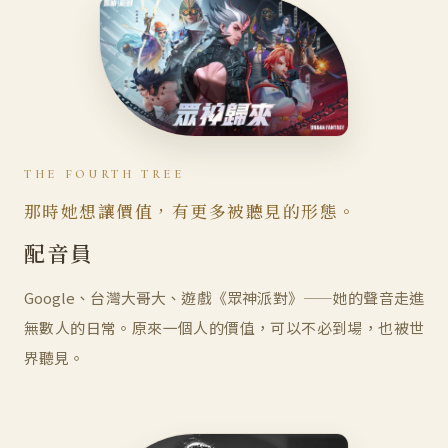
THE FOURTH TREE
那時她想讓價值，有更多被聽見的形態。
配音員
Google、台灣大哥大、遊戲《眾神派對》——她的聲音走進
無數人的日常。原來一個人的價值，可以不必到場，也被世
界聽見。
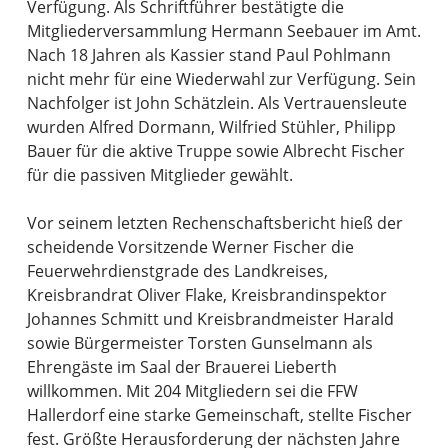
Verfügung. Als Schriftführer bestätigte die
Mitgliederversammlung Hermann Seebauer im Amt.
Nach 18 Jahren als Kassier stand Paul Pohlmann
nicht mehr für eine Wiederwahl zur Verfügung. Sein
Nachfolger ist John Schätzlein. Als Vertrauensleute
wurden Alfred Dormann, Wilfried Stühler, Philipp
Bauer für die aktive Truppe sowie Albrecht Fischer
für die passiven Mitglieder gewählt.
Vor seinem letzten Rechenschaftsbericht hieß der
scheidende Vorsitzende Werner Fischer die
Feuerwehrdienstgrade des Landkreises,
Kreisbrandrat Oliver Flake, Kreisbrandinspektor
Johannes Schmitt und Kreisbrandmeister Harald
sowie Bürgermeister Torsten Gunselmann als
Ehrengäste im Saal der Brauerei Lieberth
willkommen. Mit 204 Mitgliedern sei die FFW
Hallerdorf eine starke Gemeinschaft, stellte Fischer
fest. Größte Herausforderung der nächsten Jahre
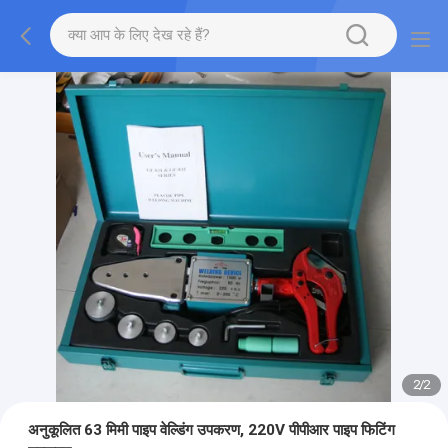
2
/
2
अनुकूलित 63 मिमी पाइप वेल्डिंग उपकरण, 220V पीपीआर पाइप फिटिंग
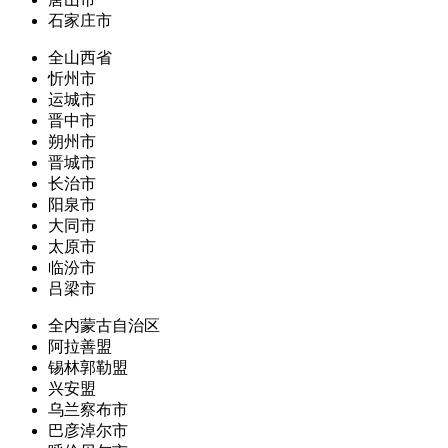
石家庄市
全山西省
忻州市
运城市
晋中市
朔州市
晋城市
长治市
阳泉市
大同市
太原市
临汾市
吕梁市
全内蒙古自治区
阿拉善盟
锡林郭勒盟
兴安盟
乌兰察布市
巴彦淖尔市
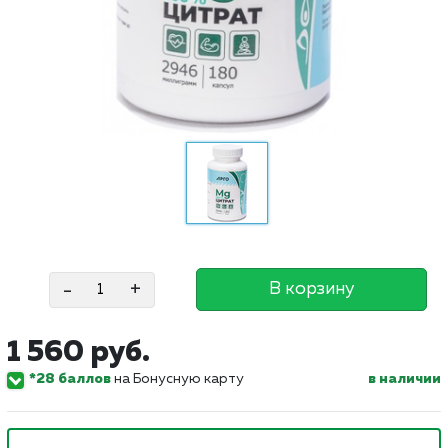
-
+
В корзину
1 560 руб.
*28 баллов
на Бонусную карту
в наличии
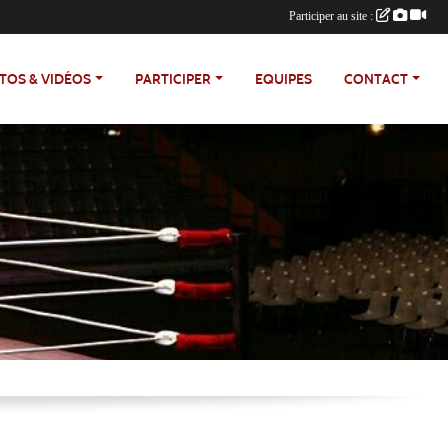
Participer au site :
TOS & VIDÉOS
PARTICIPER
EQUIPES
CONTACT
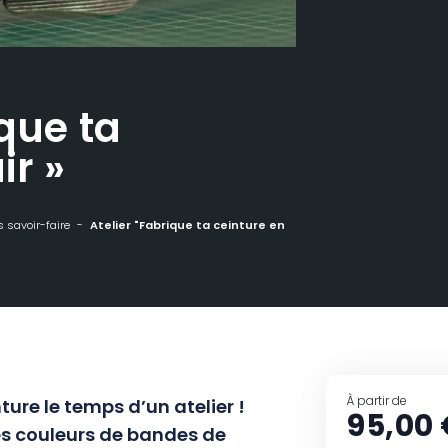
ique ta
ir »
 savoir-faire
Atelier "Fabrique ta ceinture en cuir"
À partir de
ture le temps d’un atelier !
95,00 
es couleurs de bandes de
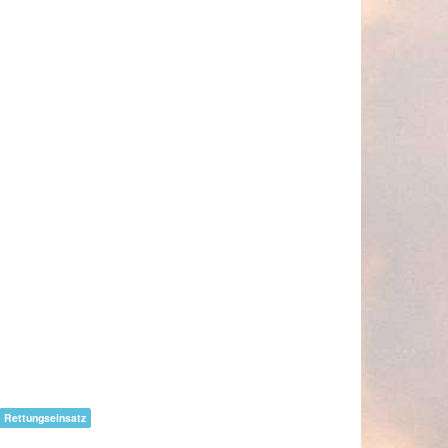
Rettungseinsatz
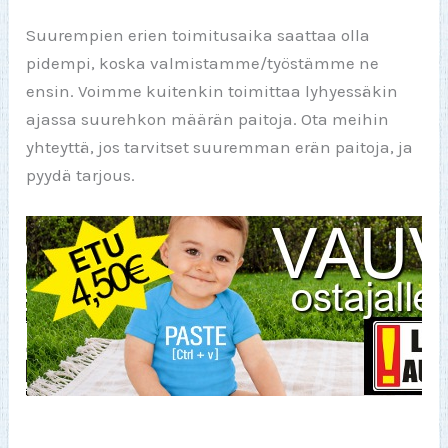
Suurempien erien toimitusaika saattaa olla
pidempi, koska valmistamme/työstämme ne
ensin. Voimme kuitenkin toimittaa lyhyessäkin
ajassa suurehkon määrän paitoja. Ota meihin
yhteyttä, jos tarvitset suuremman erän paitoja, ja
pyydä tarjous.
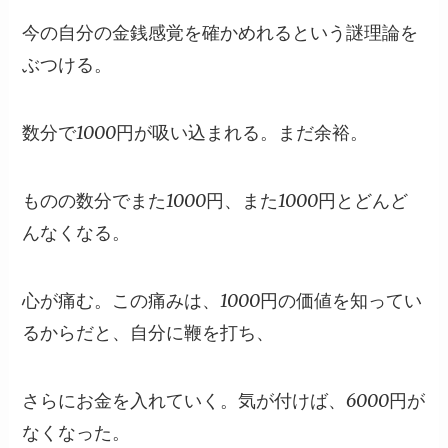
今の自分の金銭感覚を確かめれるという謎理論を
ぶつける。
数分で1000円が吸い込まれる。まだ余裕。
ものの数分でまた1000円、また1000円とどんど
んなくなる。
心が痛む。この痛みは、1000円の価値を知ってい
るからだと、自分に鞭を打ち、
さらにお金を入れていく。気が付けば、6000円が
なくなった。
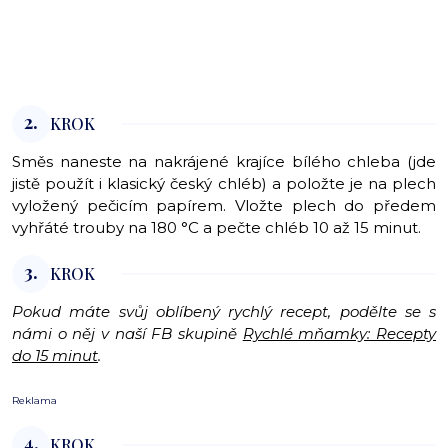
2.
KROK
Směs naneste na nakrájené krajíce bílého chleba (jde
jistě použít i klasický český chléb) a položte je na plech
vyložený pečicím papírem. Vložte plech do předem
vyhřáté trouby na 180 °C a pečte chléb 10 až 15 minut.
3.
KROK
Pokud máte svůj oblíbený rychlý recept, podělte se s
námi o něj v naší FB skupině
Rychlé mňamky: Recepty
do 15 minut
.
Reklama
4.
KROK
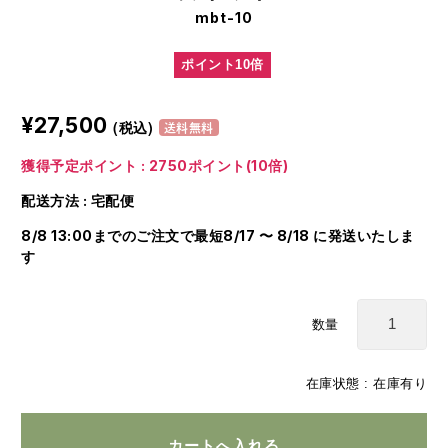
mbt-10
ポイント10倍
¥27,500
(税込)
送料無料
獲得予定ポイント : 2750ポイント(10倍)
配送方法 : 宅配便
8/8 13:00までのご注文で最短8/17 〜 8/18 に発送いたしま
す
数量
在庫状態 : 在庫有り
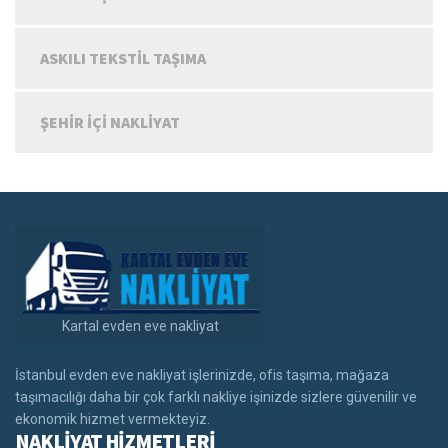
ASKILI TEKSTIL TAŞIMA
ŞEHIR IÇI NAKLIYAT
Kartal evden eve nakliyat
İstanbul evden eve nakliyat işlerinizde, ofis taşıma, mağaza
taşımacılığı daha bir çok farklı nakliye işinizde sizlere güvenilir ve
ekonomik hizmet vermekteyiz.
NAKLİYAT HİZMETLERİ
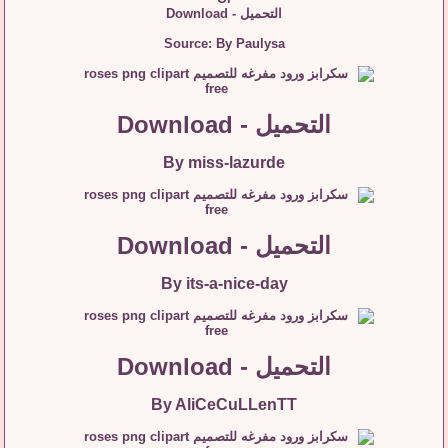
التحميل - Download
Source: By Paulysa
التحميل - Download
By miss-lazurde
التحميل - Download
By its-a-nice-day
التحميل - Download
By AliCeCuLLenTT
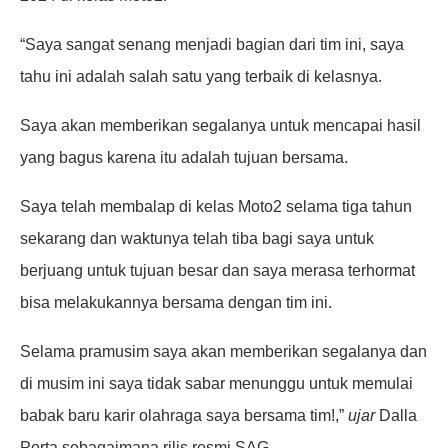
“Saya sangat senang menjadi bagian dari tim ini, saya
tahu ini adalah salah satu yang terbaik di kelasnya.
Saya akan memberikan segalanya untuk mencapai hasil
yang bagus karena itu adalah tujuan bersama.
Saya telah membalap di kelas Moto2 selama tiga tahun
sekarang dan waktunya telah tiba bagi saya untuk
berjuang untuk tujuan besar dan saya merasa terhormat
bisa melakukannya bersama dengan tim ini.
Selama pramusim saya akan memberikan segalanya dan
di musim ini saya tidak sabar menunggu untuk memulai
babak baru karir olahraga saya bersama tim!,”
ujar
Dalla
Porta sebagaimana rilis resmi SAG.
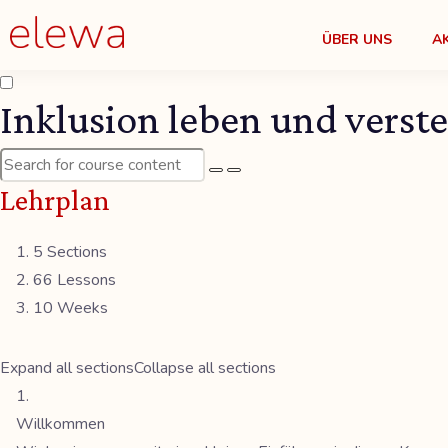
ÜBER UNS
A
Inklusion leben und verst
Lehrplan
5 Sections
66 Lessons
10 Weeks
Expand all sections
Collapse all sections
Willkommen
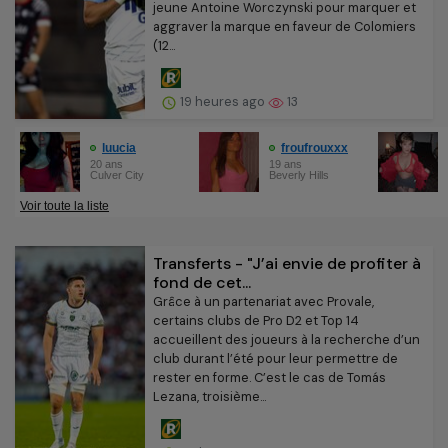
jeune Antoine Worczynski pour marquer et
aggraver la marque en faveur de Colomiers
(12...
19 heures ago
13
Transferts - "J’ai envie de profiter à
fond de cet...
Grâce à un partenariat avec Provale,
certains clubs de Pro D2 et Top 14
accueillent des joueurs à la recherche d’un
club durant l’été pour leur permettre de
rester en forme. C’est le cas de Tomás
Lezana, troisième...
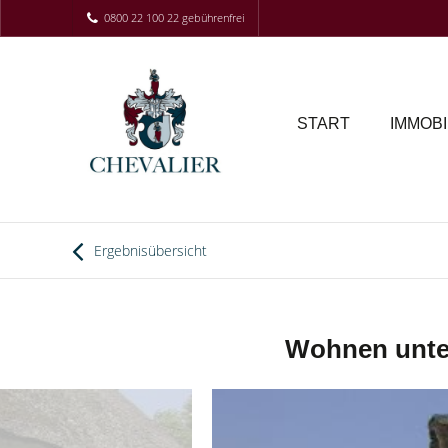
0800 22 100 22 gebührenfrei
START
IMMOBI
Ergebnisübersicht
Wohnen unter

□ □ □ □ □

• [EXERCISE INSTRUCTIONS]
An image-free, exact version of the listing above is required.

• [RESPONSE FOR THIS EXERCISE]
THE FOURTH TREE
那時她想讓價值，有更多被聽見的形態。
配音員
Google、台灣大哥大、遊戲《眾神派對》——她的聲音走進
無數人的日常。原來一個人的價值，可以不必到場，也被世
界聽見。
Verfügung. Als Schriftführer bestätigte die
Mitgliederversammlung Hermann Seebauer im Amt.
Nach 18 Jahren als Kassier stand Paul Pohlmann
nicht mehr für eine Wiederwahl zur Verfügung. Sein
Nachfolger ist John Schätzlein. Als Vertrauensleute
wurden Alfred Dormann, Wilfried Stühler, Philipp
Bauer für die aktive Truppe sowie Albrecht Fischer
für die passiven Mitglieder gewählt.
Vor seinem letzten Rechenschaftsbericht hieß der
scheidende Vorsitzende Werner Fischer die
Feuerwehrdienstgrade des Landkreises,
Kreisbrandrat Oliver Flake, Kreisbrandinspektor
Johannes Schmitt und Kreisbrandmeister Harald
sowie Bürgermeister Torsten Gunselmann als
Ehrengäste im Saal der Brauerei Lieberth
willkommen. Mit 204 Mitgliedern sei die FFW
Hallerdorf eine starke Gemeinschaft, stellte Fischer
fest. Größte Herausforderung der nächsten Jahre
2
/
2
अनुकूलित 63 मिमी पाइप वेल्डिंग उपकरण, 220V पीपीआर पाइप फिटिंग
石家庄市
全山西省
忻州市
运城市
晋中市
朔州市
晋城市
长治市
阳泉市
大同市
太原市
临汾市
吕梁市
全内蒙古自治区
阿拉善盟
锡林郭勒盟
兴安盟
乌兰察布市
巴彦淖尔市
-
+
В корзину
1 560 руб.
*28 баллов
на Бонусную карту
в наличии
Participer au site :
TOS & VIDÉOS
PARTICIPER
EQUIPES
CONTACT
ique ta
ir »
 savoir-faire
Atelier "Fabrique ta ceinture en cuir"
À partir de
ture le temps d’un atelier !
95,00 
es couleurs de bandes de
Rettungseinsatz
Suurempien erien toimitusaika saattaa olla
pidempi, koska valmistamme/työstämme ne
ensin. Voimme kuitenkin toimittaa lyhyessäkin
ajassa suurehkon määrän paitoja. Ota meihin
yhteyttä, jos tarvitset suuremman erän paitoja, ja
pyydä tarjous.
今の自分の金銭感覚を確かめれるという謎理論を
ぶつける。
数分で1000円が吸い込まれる。まだ余裕。
ものの数分でまた1000円、また1000円とどんど
んなくなる。
心が痛む。この痛みは、1000円の価値を知ってい
るからだと、自分に鞭を打ち、
さらにお金を入れていく。気が付けば、6000円が
なくなった。
2.
KROK
Směs naneste na nakrájené krajíce bílého chleba (jde
jistě použít i klasický český chléb) a položte je na plech
vyložený pečicím papírem. Vložte plech do předem
vyhřáté trouby na 180 °C a pečte chléb 10 až 15 minut.
3.
KROK
Pokud máte svůj oblíbený rychlý recept, podělte se s
námi o něj v naší FB skupině
Rychlé mňamky: Recepty
do 15 minut
.
Reklama
4.
KROK
mbt-10
ポイント10倍
¥27,500
(税込)
送料無料
獲得予定ポイント : 2750ポイント(10倍)
配送方法 : 宅配便
8/8 13:00までのご注文で最短8/17 〜 8/18 に発送いたしま
す
数量
在庫状態 : 在庫有り
ASKILI TEKSTIL TAŞIMA
ŞEHIR IÇI NAKLIYAT
Kartal evden eve nakliyat
İstanbul evden eve nakliyat işlerinizde, ofis taşıma, mağaza
taşımacılığı daha bir çok farklı nakliye işinizde sizlere güvenilir ve
ekonomik hizmet vermekteyiz.
NAKLİYAT HİZMETLERİ
التحميل - Download
Source: By Paulysa
التحميل - Download
By miss-lazurde
التحميل - Download
By its-a-nice-day
التحميل - Download
By AliCeCuLLenTT
“Saya sangat senang menjadi bagian dari tim ini, saya
tahu ini adalah salah satu yang terbaik di kelasnya.
Saya akan memberikan segalanya untuk mencapai hasil
yang bagus karena itu adalah tujuan bersama.
Saya telah membalap di kelas Moto2 selama tiga tahun
sekarang dan waktunya telah tiba bagi saya untuk
berjuang untuk tujuan besar dan saya merasa terhormat
bisa melakukannya bersama dengan tim ini.
Selama pramusim saya akan memberikan segalanya dan
di musim ini saya tidak sabar menunggu untuk memulai
babak baru karir olahraga saya bersama tim!,”
ujar
Dalla
Porta sebagaimana rilis resmi SAG.
ÜBER UNS
A
Inklusion leben und verst
Lehrplan
5 Sections
66 Lessons
10 Weeks
Expand all sections
Collapse all sections
Willkommen
jeune Antoine Worczynski pour marquer et
aggraver la marque en faveur de Colomiers
(12...
19 heures ago
13
Transferts - "J’ai envie de profiter à
fond de cet...
Grâce à un partenariat avec Provale,
certains clubs de Pro D2 et Top 14
accueillent des joueurs à la recherche d’un
club durant l’été pour leur permettre de
rester en forme. C’est le cas de Tomás
Lezana, troisième...
0800 22 100 22 gebührenfrei
START
IMMOBI
Ergebnisübersicht
Wohnen unter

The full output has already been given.